Pathology: new staging and Chinese melanoma gene mutations have been added. Recent studies have shown that certain types of melanoma are associated with specific genetic variants, leading to the classification of five types: limbic, mucosal, chronic sun-damaged (CSD), non-CSD, and unknown primary lesion (which can also be classified as non-chronic sun-damaged). For the limbic and mucosal types, which are common in China, patients have more KIT gene variants, followed by BRAF mutations. This typing facilitates subsequent treatment planning and accurate patient prognosis.
Radiotherapy is recommended with reference to NCCN guidelines, and Chinese guidelines also provide recommendations for radiotherapy for Chinese patients, but the benefit of postoperative radiotherapy remains controversial based on the results of several studies on patient survival after radiotherapy.

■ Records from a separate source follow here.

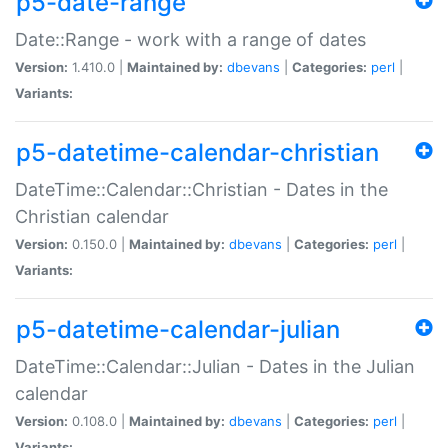
p5-date-range
Date::Range - work with a range of dates
Version:
1.410.0 |
Maintained by:
dbevans
|
Categories:
perl
|
Variants:
p5-datetime-calendar-christian
DateTime::Calendar::Christian - Dates in the
Christian calendar
Version:
0.150.0 |
Maintained by:
dbevans
|
Categories:
perl
|
Variants:
p5-datetime-calendar-julian
DateTime::Calendar::Julian - Dates in the Julian
calendar
Version:
0.108.0 |
Maintained by:
dbevans
|
Categories:
perl
|
Variants: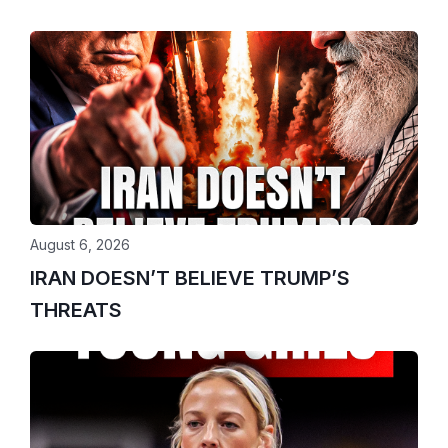
August 6, 2026
IRAN DOESN’T BELIEVE TRUMP’S
THREATS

Adjuvant therapy: Chinese practice experience has been added, and for limbal melanoma, 1 year of high-dose interferon therapy is recommended (1500 wiu/m2, days 1-5 for 4 weeks; 900 wiu, 3 times a week for 11 months); for patients with stage IIIB-IIIC and ≥3 metastatic lymph nodes, a 1-year regimen is more beneficial (Class 2 evidence).
Other: for systemic treatment of patients with progressive or metastatic melanoma, new Chinese clinical trial evidence was added, and treatment with imatinib 400 mg once daily is recommended for patients with concomitant KIT mutations or amplifications (Class 2 evidence). Other treatment options (e.g., ipilimumab, etc.) were primarily informed by foreign clinical evidence.